After resisting interrogation after interrogation in court, three women-jailers were called from the Clerkenwell Sessions House and commanded to search Sawyer head to foot.

They found something, reporting, “…that they a little above the fundament of Elizabeth Sawyer the prisoner, there indicted before the Bench for a witch, found a thing like a teat the bigness of the little finger and the length of half a finger, which was branched at the top like a teat, and seemed as though one had sucked it, and that the bottom thereof was blue and the top of it was red.”

St. Francis’ marks gained him Papal favour and eventually his own order of friars; Elizabeth Sawyers got her hanged.

And yet what difference is there between a scar and a strange, red-and-blue mark? What’s the difference between a saintly night visitation and a shape-shifting witch?

Not much, according to many Reformation thinkers.
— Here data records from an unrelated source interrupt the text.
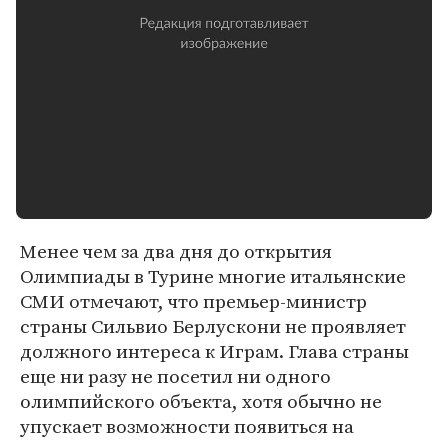
Менее чем за два дня до открытия
Олимпиады в Турине многие итальянские
СМИ отмечают, что премьер-министр
страны Сильвио Берлускони не проявляет
должного интереса к Играм. Глава страны
еще ни разу не посетил ни одного
олимпийского объекта, хотя обычно не
упускает возможности появиться на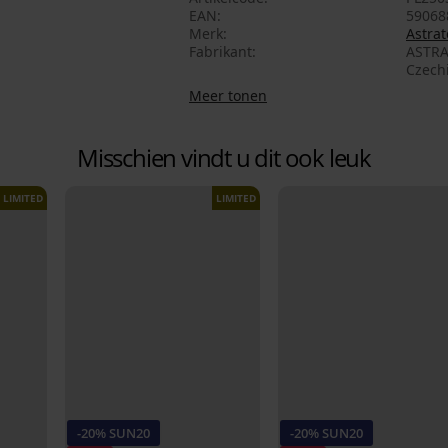
EAN
59068
Merk
Astrat
Fabrikant
ASTRA
Czech
Meer tonen
Misschien vindt u dit ook leuk
LIMITED
LIMITED
-20% SUN20
-20% SUN20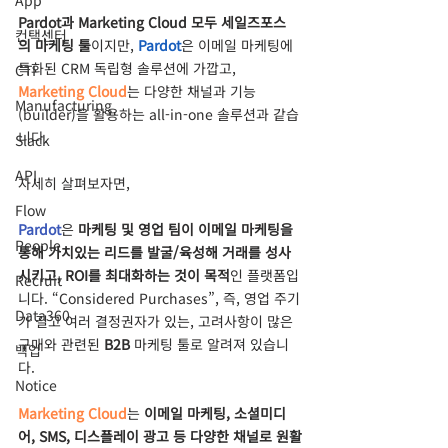
App
Pardot과 Marketing Cloud 모두 세일즈포스
컨택센터
의 마케팅 툴
이지만, 
Pardot
은 이메일 마케팅에 
특화된 CRM 독립형 솔루션에 가깝고, 
CTI
Marketing Cloud
는 다양한 채널과 기능
Manufacturing
(builder)을 활용하는 all-in-one 솔루션과 같습
니다. 
Slack
API
자세히 살펴보자면,
Flow
Pardot
은 
마케팅 및 영업 팀이 이메일 마케팅을 
People
통해 가치있는 리드를 발굴/육성해 거래를 성사
시키고, ROI를 최대화하는 것이 목적
인 플랫폼입
Recruit
니다. “Considered Purchases”, 즉, 영업 주기
Data360
가 길고 여러 결정권자가 있는, 고려사항이 많은 
구매와 관련된 
B2B
 마케팅 툴로 알려져 있습니
백업
다.
Notice
Marketing Cloud
는 
이메일 마케팅, 소셜미디
어, SMS, 디스플레이 광고 등 다양한 채널로 원활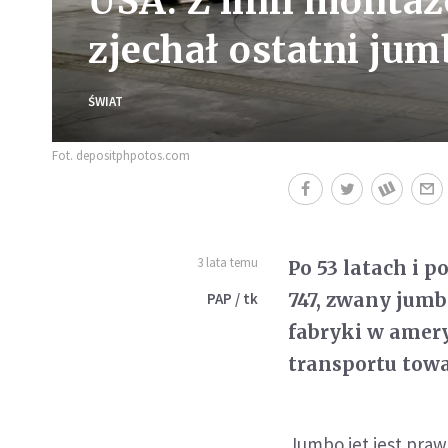
USA: Z linii monta
zjechał ostatni jum
ŚWIAT
Fot. depositphpotos.com
3 lata temu
Po 53 latach i 
747, zwany jumb
PAP / tk
fabryki w amer
transportu tow
Jumbo jet jest pra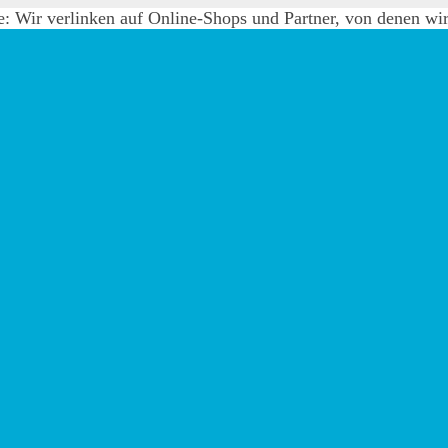
e: Wir verlinken auf Online-Shops und Partner, von denen wir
John Bale, a ‘historian’ and polemicist rebranded saints as nothing but demon-addled sorcerers, and christened heretics as proto-Protestants worthy of praise.

Perhaps even Francis wouldn’t have been so warmly received if not for some coincidences of time and place. Elizabeth Barton, an entirely Christian visionary, was executed on Thomas Cromwell’s orders in 1533 despite huge popularity with people of her community. The line between saint and witch was a delicate, porous membrane indeed.